_Work order:_ In the entries below, every line that contains "Policy" must be located and copied.

--- Source material Enclosed Below ---

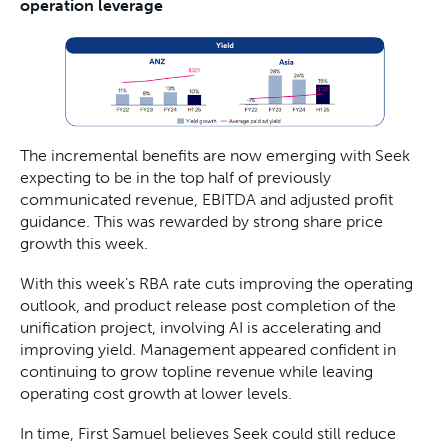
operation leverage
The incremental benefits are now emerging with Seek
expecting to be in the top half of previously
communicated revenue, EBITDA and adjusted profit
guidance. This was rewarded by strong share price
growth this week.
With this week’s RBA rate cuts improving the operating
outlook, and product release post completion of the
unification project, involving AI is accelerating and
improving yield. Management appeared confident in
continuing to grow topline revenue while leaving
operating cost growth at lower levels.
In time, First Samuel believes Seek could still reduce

--- End of Enclosed Source material ---
--- Source material Enclosed Below ---

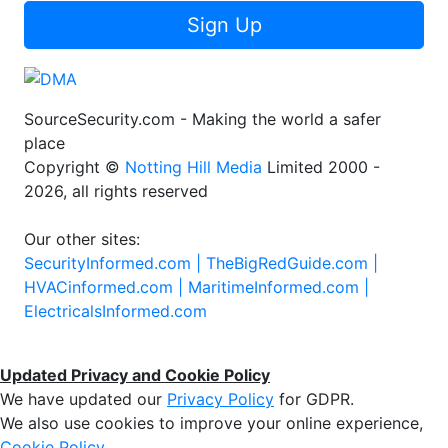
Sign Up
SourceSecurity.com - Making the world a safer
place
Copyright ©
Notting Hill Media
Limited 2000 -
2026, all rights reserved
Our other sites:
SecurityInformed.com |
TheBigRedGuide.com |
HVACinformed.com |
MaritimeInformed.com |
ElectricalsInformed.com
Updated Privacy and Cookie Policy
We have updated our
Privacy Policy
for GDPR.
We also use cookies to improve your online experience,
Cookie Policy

--- End of Enclosed Source material ---

_Result of the task:_
Updated Privacy and Cookie Policy
Privacy Policy
Cookie Policy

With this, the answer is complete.